Steal these 4 steps to improve how you plan and manage headcount this year. 

Maintain

Nearly everyone I talk with who just wrapped up annual planning struggled with headcount changes from when planning started to when the process ended. You take a snapshot of employees, reqs, and requests, but there’s a ton of change throughout a 1-3 month planning cycle. 

Maintain a single source of truth with regular syncs of information from your source systems (plans, ATS, HRIS, etc.). Any tracker, analysis, or planning should reference this data source, so everyone is always aligned. 

Track

As much as a new year brings a clean slate, the reality is things will undoubtedly change, and our annual plans quickly become stale. Don’t track change requests (new headcount requests, swaps, transfers, backfills, etc.) in email or slack. Create a process that allows you to be in the know and keep a record of what was approved and when. 

Automate

Be thoughtful about how information flows from planned headcount to requisition to an employee. Maintaining a common thread across these systems and processes with unique IDs will reduce conflicts in your data and the need to reconcile manually.
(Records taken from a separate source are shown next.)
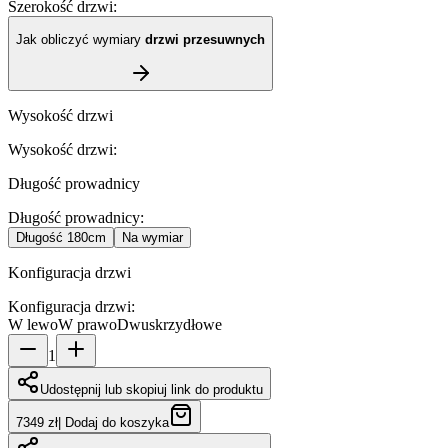
Szerokość drzwi
:
Jak obliczyć wymiary
drzwi przesuwnych
Wysokość drzwi
Wysokość drzwi
:
Długość prowadnicy
Długość prowadnicy
:
Długość
180cm
Na wymiar
Konfiguracja drzwi
Konfiguracja drzwi
:
W lewo
W prawo
Dwuskrzydłowe
1
Udostępnij lub skopiuj link do produktu
7349 zł
|
Dodaj do koszyka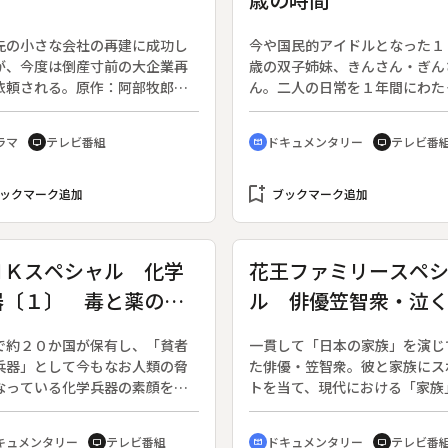
先の小さな会社の再建に成功し
今や国民的アイドルとなった１
が、今度は倒産寸前の大企業再
歳の双子姉妹、きんさん・ぎん
依頼される。原作：阿部牧郎
ん。二人の日常を１年間にわた
鳴のとき」。◆日本有数の商
取材、二人の元気なおばあさん
江藤商事に勤める松本（藤田ま
を伝える敬老の日の特集ドキュ
ラマ
テレビ番組
ドキュメンタリー
テレビ番
tv
cinematic_blur
tv
）は、１０年がかりで出向先の
ト。◆１９９１年９月、ＮＨＫ
の再建に成功。ある日、稲場社
ースで初めて紹介されて以来す
ら亜坂産業の社長になり合併の
bookmark_add
り有名人になった二人。忙しく
ックマーク追加
ブックマーク追加
を進めてほしいと告げられる。
た毎日を元気に送っている。ぎ
は巨額の不良債権と３５００人
んの散歩する姿に刺激され、き
業員を抱えてた。妻の恵子の励
んも歩行訓練を始めた。ぎんさ
ＨＫスペシャル 化学
花王ファミリースペ
で立ち向かう決心をした松本は
冬のオリンピックで伊藤みどり
器〔１〕 毒と薬のジ
ル 俳優笠智衆・泣
瘍で余命いくばくもない末娘・
援するために早起きしている。
を気遣いながらも単身赴任をす
ンマ
笑うなしゃべるな８
亜坂を調査する東亜銀行の小林
で約２０か国が保有し、「貧者
一貫して「日本の家族」を演じ
は早期合併を望むが、松本は自
兵器」として今もなお人類の脅
た俳優・笠智衆。彼と家族にス
建と社員救済を叫び２人の確執
なっている化学兵器の素顔を暴
トを当て、現代における「家族
まる。
リーズ。（６月２２日終了、全
そのぬくもりをテーマに彼の魅
）◆化学兵器大国・イラクを査
仕事に打ち込む姿を紹介する。
キュメンタリー
テレビ番組
ドキュメンタリー
テレビ番
tv
cinematic_blur
tv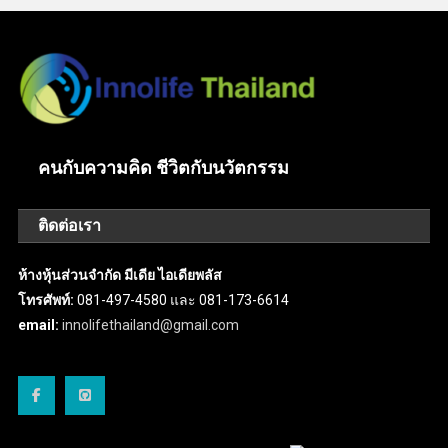
คนกับความคิด ชีวิตกับนวัตกรรม
ติดต่อเรา
ห้างหุ้นส่วนจำกัด มีเดีย ไอเดียพลัส
โทรศัพท์:
081-497-4580 และ 081-173-6614
email:
innolifethailand@gmail.com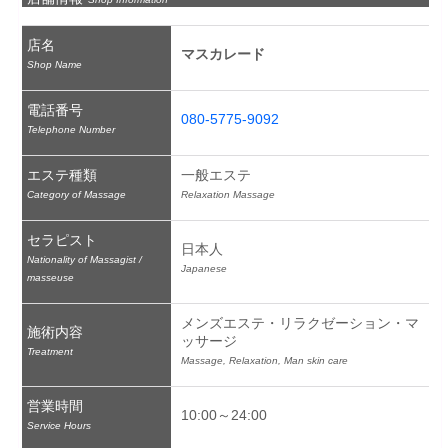
店名
マスカレード
Shop Name
電話番号
080-5775-9092
Telephone Number
エステ種類
一般エステ
Category of Massage
Relaxation Massage
セラピスト
日本人
Nationality of Massagist /
Japanese
masseuse
メンズエステ・リラクゼーション・マ
施術内容
ッサージ
Treatment
Massage, Relaxation, Man skin care
営業時間
10:00～24:00
Service Hours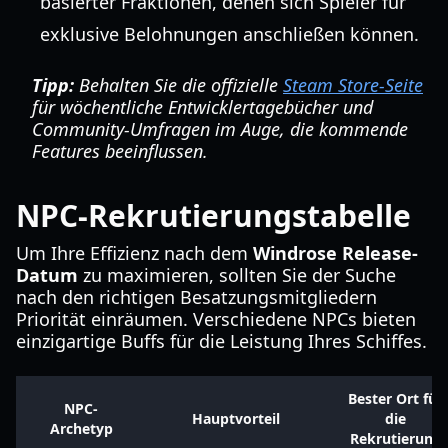
basierter Fraktionen, denen sich Spieler für
exklusive Belohnungen anschließen können.
Tipp:
Behalten Sie die offizielle
Steam Store-Seite
für wöchentliche Entwicklertagebücher und
Community-Umfragen im Auge, die kommende
Features beeinflussen.
NPC-Rekrutierungstabelle
Um Ihre Effizienz nach dem
Windrose Release-
Datum
zu maximieren, sollten Sie der Suche
nach den richtigen Besatzungsmitgliedern
Priorität einräumen. Verschiedene NPCs bieten
einzigartige Buffs für die Leistung Ihres Schiffes.
Bester Ort für
NPC-
Hauptvorteil
die
Archetyp
Rekrutierung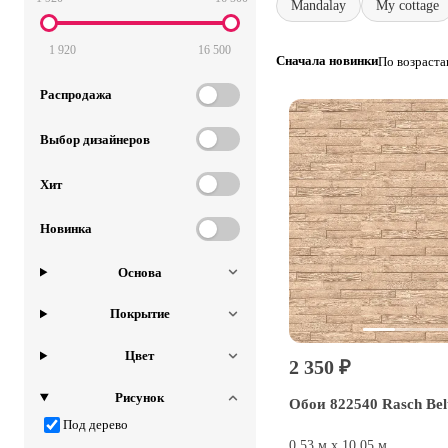
Mandalay
My cottage
1 920
16 500
Сначала новинки
По возраст
Распродажа
Выбор дизайнеров
Хит
Новинка
Основа
Покрытие
Цвет
2 350 ₽
Рисунок
Обои 822540 Rasch Bel
Под дерево
0,53 м х 10,05 м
Build dashboards for standard reports and give visibility into day-to-day performance. Businesses are concerned about under-hiring or overspending and the implications on growth, margins, and culture. Bring attention to key metrics and watch performance follow. 

Decentralize

Give hiring plan visibility to managers and recruiting. Most finance teams don’t have the resources to sit down with hiring managers, especially during planning season. Plans are centralized in FP&A systems that are too sensitive or complicated to share. Find ways to disseminate information to promote accountability and reduce conflicts. 

Empower budget-owners with tools that they can use to see the financial impact of their moves. It’s frustrating and inefficient to run an analysis every time someone wants to see a scenario. 

Headcount is the fundamental unit for Finance. It drives everything. It’s worth the time and investment to get right, no matter your stage.